(About this exercise)
Copy the data exactly, pictures aside.

=== Material provided ===

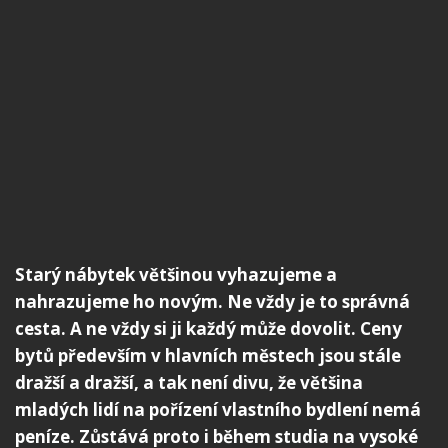
Starý nábytek většinou vyhazujeme a
nahrazujeme ho novým. Ne vždy je to správná
cesta. A ne vždy si ji každý může dovolit. Ceny
bytů především v hlavních městech jsou stále
dražší a dražší, a tak není divu, že většina
mladých lidí na pořízení vlastního bydlení nemá
peníze. Zůstává proto i během studia na vysoké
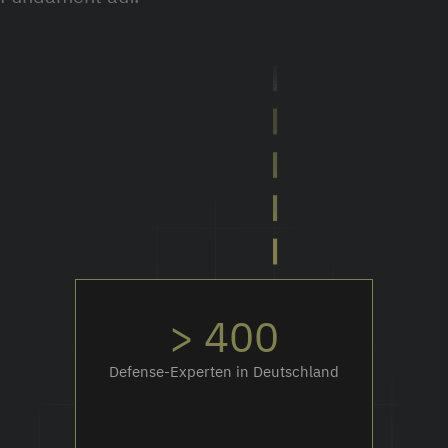
> 400
Defense-Experten in Deutschland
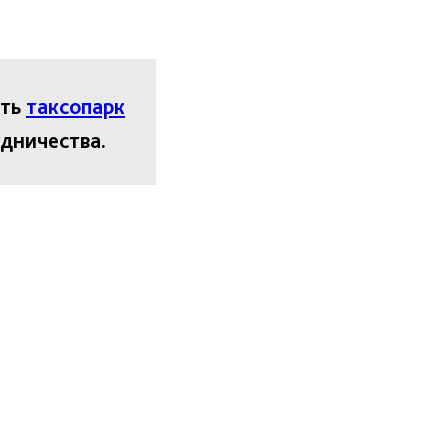
еть
таксопарк
удничества.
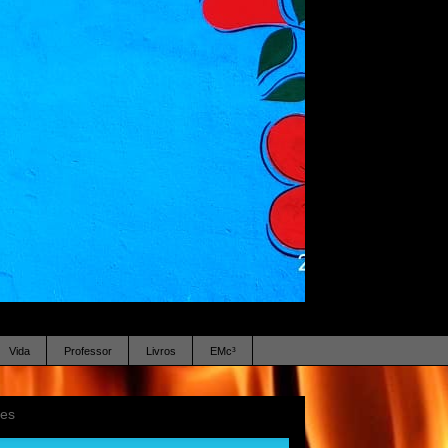
Vida
Professor
Livros
EMc³
ses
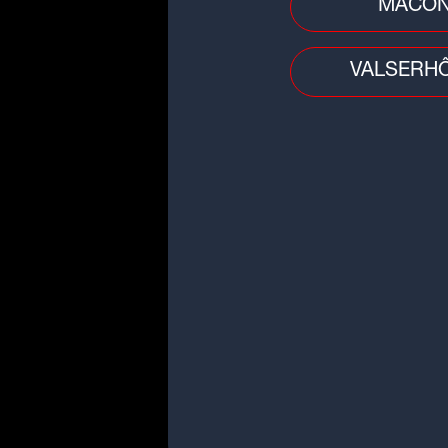
MÂCO
VALSERH
Conso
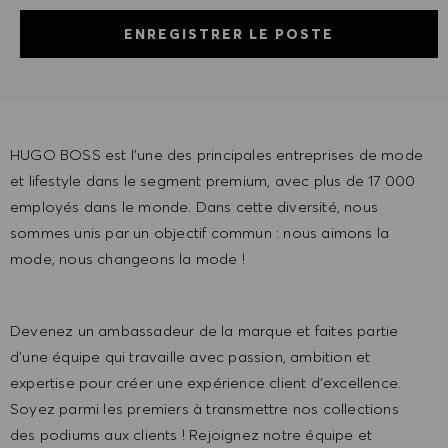
ENREGISTRER LE POSTE
HUGO BOSS est l'une des principales entreprises de mode
et lifestyle dans le segment premium, avec plus de 17 000
employés dans le monde. Dans cette diversité, nous
sommes unis par un objectif commun : nous aimons la
mode, nous changeons la mode !
Devenez un ambassadeur de la marque et faites partie
d'une équipe qui travaille avec passion, ambition et
expertise pour créer une expérience client d'excellence.
Soyez parmi les premiers à transmettre nos collections
des podiums aux clients ! Rejoignez notre équipe et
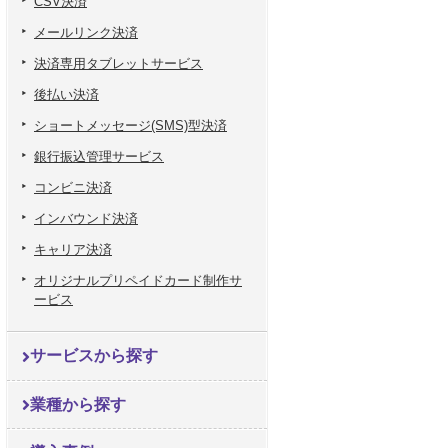
CSV決済
メールリンク決済
決済専用タブレットサービス
後払い決済
ショートメッセージ(SMS)型決済
銀行振込管理サービス
コンビニ決済
インバウンド決済
キャリア決済
オリジナルプリペイドカード制作サ
ービス
サービスから探す
業種から探す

===

(Task answer)
Starý nábytek většinou vyhazujeme a
nahrazujeme ho novým. Ne vždy je to správná
cesta. A ne vždy si ji každý může dovolit. Ceny
bytů především v hlavních městech jsou stále
dražší a dražší, a tak není divu, že většina
mladých lidí na pořízení vlastního bydlení nemá
peníze. Zůstává proto i během studia na vysoké
> 400
Defense-Experten in Deutschland
еть
таксопарк
удничества.
Vida
Professor
Livros
EMc³
ses
MÂCO
VALSERH
Conso
ENREGISTRER LE POSTE
HUGO BOSS est l'une des principales entreprises de mode
et lifestyle dans le segment premium, avec plus de 17 000
employés dans le monde. Dans cette diversité, nous
sommes unis par un objectif commun : nous aimons la
mode, nous changeons la mode !
Devenez un ambassadeur de la marque et faites partie
d'une équipe qui travaille avec passion, ambition et
expertise pour créer une expérience client d'excellence.
Soyez parmi les premiers à transmettre nos collections
des podiums aux clients ! Rejoignez notre équipe et
CSV決済
メールリンク決済
決済専用タブレットサービス
後払い決済
ショートメッセージ(SMS)型決済
銀行振込管理サービス
コンビニ決済
インバウンド決済
キャリア決済
オリジナルプリペイドカード制作サ
ービス
サービスから探す
業種から探す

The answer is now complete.